Find the word "Huawei" in the records and copy every line where it occurs.
[Input data]
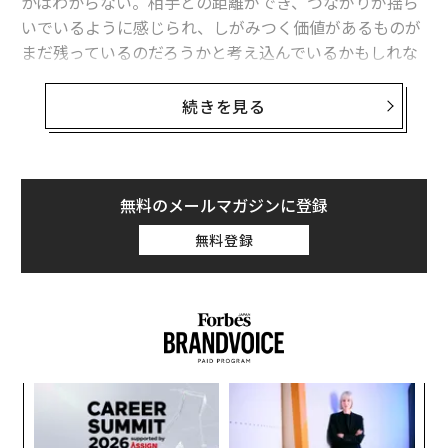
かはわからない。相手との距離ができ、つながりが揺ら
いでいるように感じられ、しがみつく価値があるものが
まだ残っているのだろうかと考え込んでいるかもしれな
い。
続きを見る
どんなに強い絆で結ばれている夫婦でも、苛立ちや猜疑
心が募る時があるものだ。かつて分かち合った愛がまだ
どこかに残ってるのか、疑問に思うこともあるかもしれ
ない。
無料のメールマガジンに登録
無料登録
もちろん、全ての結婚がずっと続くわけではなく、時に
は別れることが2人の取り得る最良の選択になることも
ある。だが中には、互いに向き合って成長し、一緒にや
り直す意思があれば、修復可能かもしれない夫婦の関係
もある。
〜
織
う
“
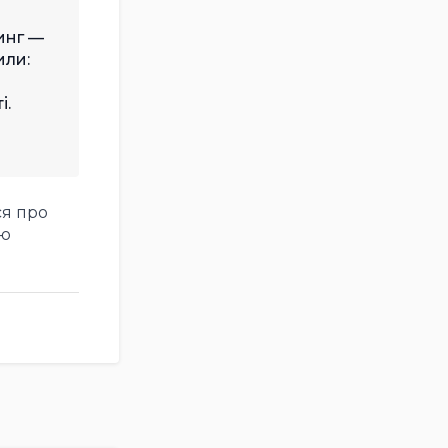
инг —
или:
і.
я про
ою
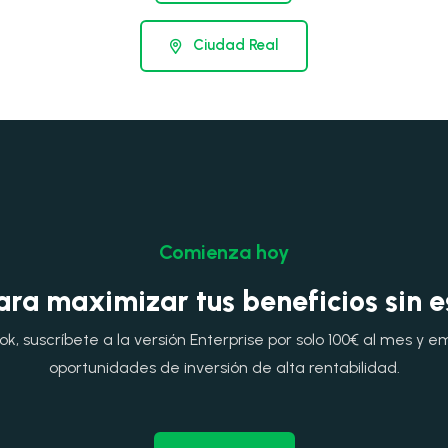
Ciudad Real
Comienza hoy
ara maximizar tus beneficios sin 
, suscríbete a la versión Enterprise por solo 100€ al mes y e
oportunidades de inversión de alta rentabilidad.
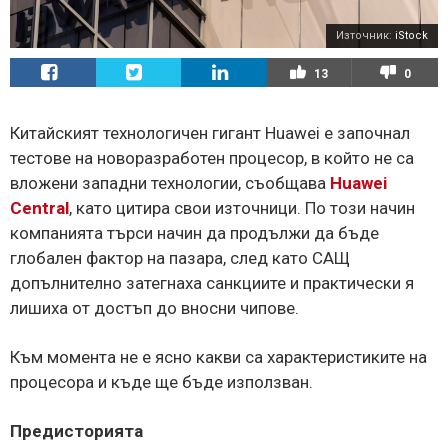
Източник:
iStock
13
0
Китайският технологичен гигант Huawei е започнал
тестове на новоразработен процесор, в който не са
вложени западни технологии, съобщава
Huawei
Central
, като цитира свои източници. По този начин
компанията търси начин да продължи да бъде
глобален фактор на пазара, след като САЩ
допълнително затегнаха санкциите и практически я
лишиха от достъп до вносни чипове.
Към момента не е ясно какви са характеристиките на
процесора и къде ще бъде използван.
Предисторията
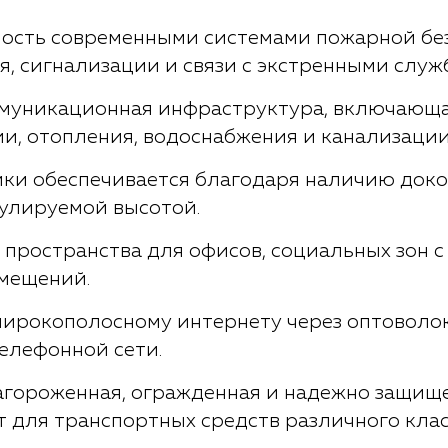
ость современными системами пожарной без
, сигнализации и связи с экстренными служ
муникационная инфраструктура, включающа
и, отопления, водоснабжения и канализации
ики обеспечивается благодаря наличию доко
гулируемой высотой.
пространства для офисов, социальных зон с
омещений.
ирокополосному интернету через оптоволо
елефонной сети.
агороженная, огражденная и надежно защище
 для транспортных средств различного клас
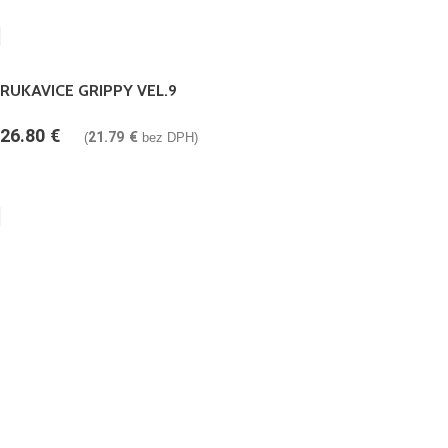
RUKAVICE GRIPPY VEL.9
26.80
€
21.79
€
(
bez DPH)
[/Input data]
● **Response to the exercise**
Китайският технологичен гигант Huawei е започнал
Huawei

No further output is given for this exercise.